Telma, Paulise e a Economia da Espera
(ou: Tell Me, Please)
por Henrique Morrone
Telma e Paulise são irmãs gêmeas, nascidas e criadas em São Paulo, no conforto típico da classe alta paulistana. Conhecem pouco do Brasil real — aquele que começa onde terminam os relatórios, os gráficos bem-comportados e as colunas assinadas. O contato com o povo sempre foi mediado por planilhas, notas técnicas e cafés filtrados.
Por influência do pai empresário, decidiram cursar economia. Não para compreender as dores do país, nem para pensar caminhos de desenvolvimento, mas para aprender a decifrar oscilações cambiais, antecipar movimentos de mercado e — sobretudo — ganhar. Ganhar bem. Ganhar sempre.
Não surpreendeu ninguém quando ambas se tornaram economistas de banco. Tornaram-se analíticas, seguras, convictas. Economistas de direita, naturalmente. Daquelas que sabem onde está o erro antes mesmo de ouvir a pergunta: no Estado, no déficit, no gasto — e, claro, no povo trabalhador, sempre pouco produtivo aos seus olhos.
Nas rodas de conversa paulistanas, Telma e Paulise exercem um papel pedagógico. Explicam, com serenidade técnica, que o déficit fiscal empurra o país para o abismo — aquele mesmo abismo cinematográfico de Thelma & Louise, suas quase xará. Para evitar a queda, dizem, é preciso apertar. Apertar o orçamento, conter a demanda, elevar os juros. Estancar a sangria.

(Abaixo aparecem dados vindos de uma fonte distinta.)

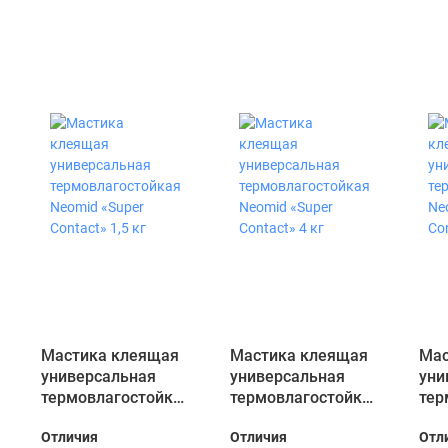
Мастика клеящая
Мастика клеящая
Мас
универсальная
универсальная
уни
термовлагостойкая
термовлагостойкая
тер
Neomid «Super
Neomid «Super
Neo
Отличия
Отличия
Отл
Contact» 1,5 кг
Contact» 4 кг
Con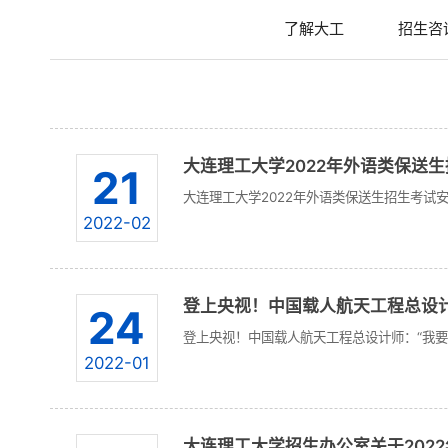
了解大工
招生咨
大连理工大学2022年外语类保送生招
21
大连理工大学2022年外语类保送生招生考试
2022-02
登上央视！中国载人航天工程总设计.
24
登上央视！中国载人航天工程总设计师：“我要
2022-01
大连理工大学招生办公室关于2022年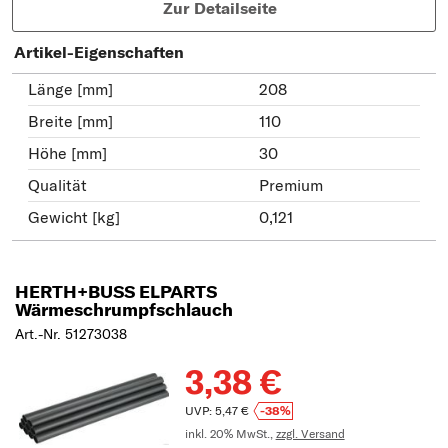
Zur Detailseite
Artikel-Eigenschaften
Länge [mm]
208
Breite [mm]
110
Höhe [mm]
30
Qualität
Premium
Gewicht [kg]
0,121
HERTH+BUSS ELPARTS
Wärmeschrumpfschlauch
Art.-Nr. 51273038
3,38 €
UVP: 5,47 €
-38%
inkl. 20% MwSt.,
zzgl. Versand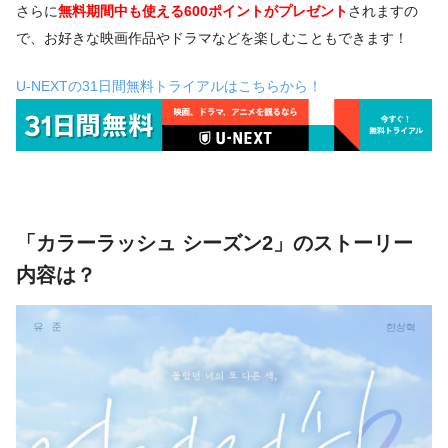
さらに
無料期間中も使える600ポイントがプレゼント
されますの
で、お好きな映画作品やドラマなどを楽しむこともできます！
U-NEXTの31日間無料トライアルはこちらから！
「カラーラッシュ シーズン2」のストーリー
内容は？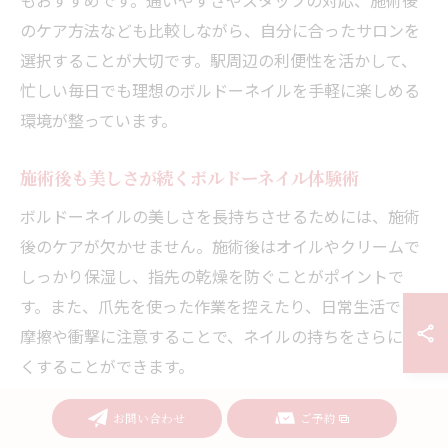
のケア方法なども比較しながら、自分に合ったサロンを
選択することが大切です。駅周辺の利便性を活かして、
忙しい毎日でも理想のボルドーネイルを手軽に楽しめる
環境が整っています。
施術後も美しさが続くボルドーネイル体験術
ボルドーネイルの美しさを長持ちさせるためには、施術
後のケアが欠かせません。施術後はオイルやクリームで
しっかり保湿し、指先の乾燥を防ぐことがポイントで
す。また、爪先を使った作業を控えたり、日常生活での
摩擦や衝撃に注意することで、ネイルの持ちをさらに良
くすることができます。
名鉄名古屋駅周辺のサロンでは、アフターケアのアドバ
お問い合わせ
ご予約
イスや、お直し・オフのサービスも充実しています。特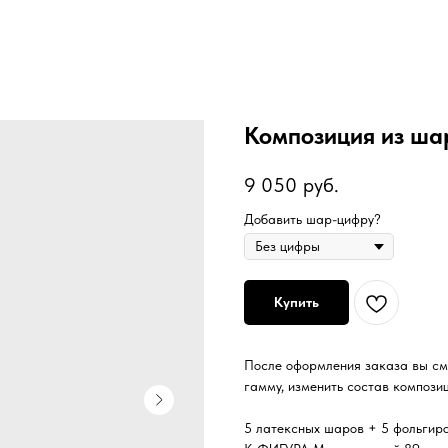
Композиция из ша
9 050
руб.
Добавить шар-цифру?
Купить
После оформления заказа вы см
гамму, изменить состав композиц
5 латексных шаров + 5 фольгиро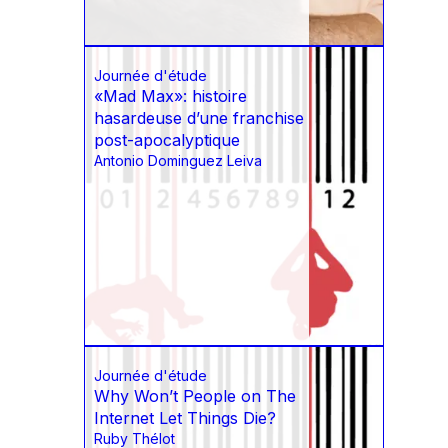
Journée d'étude
«Mad Max»: histoire
hasardeuse d’une franchise
post-apocalyptique
Antonio Dominguez Leiva
Journée d'étude
Why Won’t People on The
Internet Let Things Die?
Ruby Thélot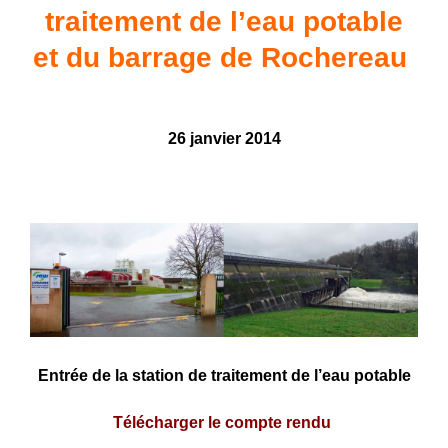
traitement de l’eau potable
et du barrage de Rochereau
26 janvier 2014
Entrée de la station de traitement de l’eau potable
Télécharger le compte rendu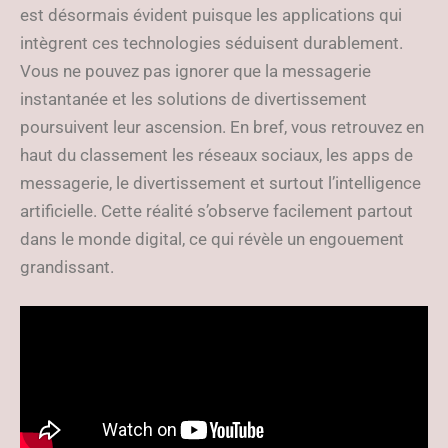
est désormais évident puisque les applications qui
intègrent ces technologies séduisent durablement.
Vous ne pouvez pas ignorer que la messagerie
instantanée et les solutions de divertissement
poursuivent leur ascension. En bref, vous retrouvez en
haut du classement les réseaux sociaux, les apps de
messagerie, le divertissement et surtout l’intelligence
artificielle. Cette réalité s’observe facilement partout
dans le monde digital, ce qui révèle un engouement
grandissant.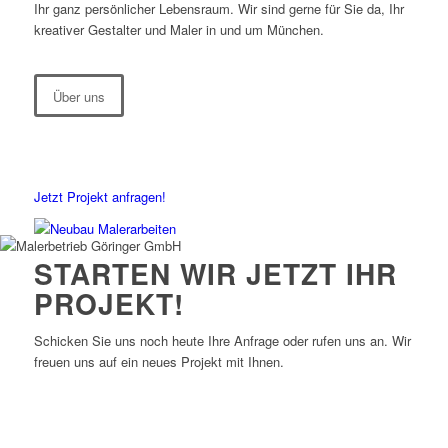
Ihr ganz persönlicher Lebensraum. Wir sind gerne für Sie da, Ihr
kreativer Gestalter und Maler in und um München.
Über uns
Jetzt Projekt anfragen!
STARTEN WIR JETZT IHR
PROJEKT!
Schicken Sie uns noch heute Ihre Anfrage oder rufen uns an. Wir
freuen uns auf ein neues Projekt mit Ihnen.
Jetzt Projekt anfragen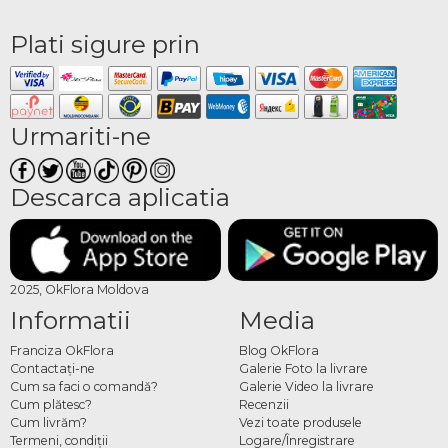
Plati sigure prin
Urmariti-ne
Descarca aplicatia
2025, OkFlora Moldova
Informatii
Media
Franciza OkFlora
Blog OkFlora
Contactaţi-ne
Galerie Foto la livrare
Cum sa faci o comandă?
Galerie Video la livrare
Cum plătesc?
Recenzii
Cum livrăm?
Vezi toate produsele
Termeni, condiţii
Logare/Înregistrare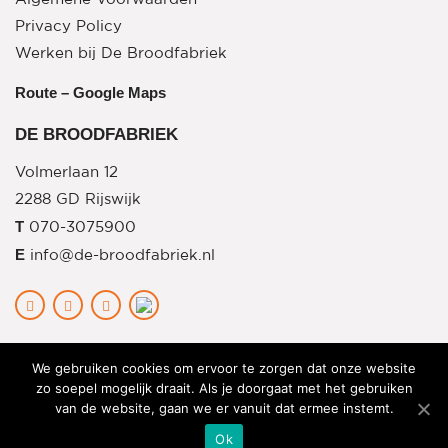
Privacy Policy
Werken bij De Broodfabriek
Route – Google Maps
DE BROODFABRIEK
Volmerlaan 12
2288 GD Rijswijk
T
070-3075900
E
info@de-broodfabriek.nl
We gebruiken cookies om ervoor te zorgen dat onze website
zo soepel mogelijk draait. Als je doorgaat met het gebruiken
van de website, gaan we er vanuit dat ermee instemt.
Ok
Copyright © 2026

Afirmam, sem constrangimento, que os juros elevados decorrem da baixa taxa de poupança nacional. E acrescentam, com ar de advertência responsável, que juros altos reduzem o investimento. É a liturgia completa: moral fiscal, causalidade invertida e um toque de preocupação social.
Os críticos heterodoxos — geralmente relegados aos cantos menos iluminados e mais teóricos da capital informal do Sudeste — ousam discordar. Argumentam que a poupança não determina os juros, que estes são uma escolha de política monetária e institucional. Sustentam que juros elevados comprimem a demanda, reduzem margens de lucro e, por essa via, enterram o investimento produtivo, mantendo a economia presa a um estado permanente de espera.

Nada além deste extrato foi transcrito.